To model "missingness," one needs to ask, "why is the data missing?" Consider the case of "Missing Completely At Random" (MCAR), where the fact a datum is missing does not depend -- and hence is not predictable -- from the rest of the data. It's as if darts were thrown at random to eliminate some data. Of course, we believe that the missing values are predictable in the rest of the data; that's why imputation makes sense. Imputation solves this problem by learning a model of the missing values from the existing data.

In other cases, the fact that the data is missing is meaningful and can be considered a separate binary-valued variable. See [Koller, 2009] Chapter 19 for a complete discussion. But back to MCAR.

A common practice in tabular data is filling the gaps in each column with zero, mean, or median of that data column. In time-series datasets, repeating or interpolating forward, backward, or both directions is also common. These algorithms, along with more advanced methods such as MICE, are suitable for a handful of cases, especially for missing-completely-at-random (MCAR) and missing-at-random (MAR) patterns.

EDDI – A Deep Learning for Missing Value Imputation

Microsoft's research team at Cambridge developed a technology based on a partial VAE algorithm, allowing Missing Value Prediction by using probabilistic Deep Learning. The code is open source as a part of the Data-Efficient Decision-Making project on this link.

The team also developed an easy-to-use API, which is currently in private preview. If you are interested in evaluating the API for your scenario, please email the team at azua-request@microsoft.com. The API is easy to use, thus speeding up the process, it is scalable, and it eases the requirement to have deep domain expertise. It also works with different types of data (e.g., continuous values and categorical data) and can handle different missingness patterns.

Applying EDDI to Multivariate Timeseries

Multivariate time series data consist of multiple concurrent time-dependent variables, and each variable depends not only on its past values but also on the present and past values of other variables. We need to model this temporal aspect explicitly as predictive features. Comparing EDDI and linear imputation for multivariate timeseries, EDDI is a great choice when our use-case meets the following conditions:

• There is strong inter-variable predictability between input features
• The time series data can be characterized by time embedding/fold representations
• The missing type is either missing-completely-at-random (MCAR) or missing-at-random (MAR)

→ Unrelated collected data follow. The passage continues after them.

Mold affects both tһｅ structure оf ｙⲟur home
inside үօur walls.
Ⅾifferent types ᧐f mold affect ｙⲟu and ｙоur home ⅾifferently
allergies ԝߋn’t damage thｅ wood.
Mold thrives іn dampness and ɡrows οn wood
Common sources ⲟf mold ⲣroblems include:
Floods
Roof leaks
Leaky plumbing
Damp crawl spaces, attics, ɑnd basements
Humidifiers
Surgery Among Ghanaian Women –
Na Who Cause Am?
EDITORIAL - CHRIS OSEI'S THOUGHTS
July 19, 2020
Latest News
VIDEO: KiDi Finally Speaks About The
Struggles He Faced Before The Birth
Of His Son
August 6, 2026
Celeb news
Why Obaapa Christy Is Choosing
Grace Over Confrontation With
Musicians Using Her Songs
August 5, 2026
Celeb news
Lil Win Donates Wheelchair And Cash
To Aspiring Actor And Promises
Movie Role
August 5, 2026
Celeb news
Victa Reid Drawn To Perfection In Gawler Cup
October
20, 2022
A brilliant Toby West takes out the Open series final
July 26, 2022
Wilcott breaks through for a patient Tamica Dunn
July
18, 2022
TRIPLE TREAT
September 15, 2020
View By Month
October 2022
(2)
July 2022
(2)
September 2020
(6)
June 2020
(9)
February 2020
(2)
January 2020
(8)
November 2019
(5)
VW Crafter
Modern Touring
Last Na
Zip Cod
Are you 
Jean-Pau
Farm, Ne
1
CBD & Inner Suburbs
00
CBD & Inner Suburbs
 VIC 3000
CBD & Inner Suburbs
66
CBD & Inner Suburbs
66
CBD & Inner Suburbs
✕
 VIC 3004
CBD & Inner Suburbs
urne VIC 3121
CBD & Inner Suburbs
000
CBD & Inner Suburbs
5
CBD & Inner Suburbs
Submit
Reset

Showcase: Soft Sensor Modeling

Soft sensor modeling is an interesting multimodal time series use case that aims to model the behavior of a physical sensor network mathematically. A solution template for soft-sensor modeling on Azure is discussed in this blog post. In this section, we add missingness to their scenario and use EDDI to do the imputation. The dataset originated from a sulfur recovery unit (SRU) of a refinery plant in Italy [paper]. You can find the complete explanation of the use-case and dataset on this post and download the datasets from this link. The values are per-minute samples captured from five sensors.

Data missingness

The dataset we are working on is clean, with no missing parts. We intentionally selected that to have a clear ground truth for our experiments and evaluation. The following two are likely scenarios in a real sensor environment:

• Missing random values: a value is not captured due to an interruption, or the sensor reads a corrupted value. We randomly masked the sensor values at a 0.007 rate to imitate that.
• Missing a chunk: a sensor is corrupted for a period of time; on top of prior random masking, we discuss this scenario using a chunk mask for one of the sensors.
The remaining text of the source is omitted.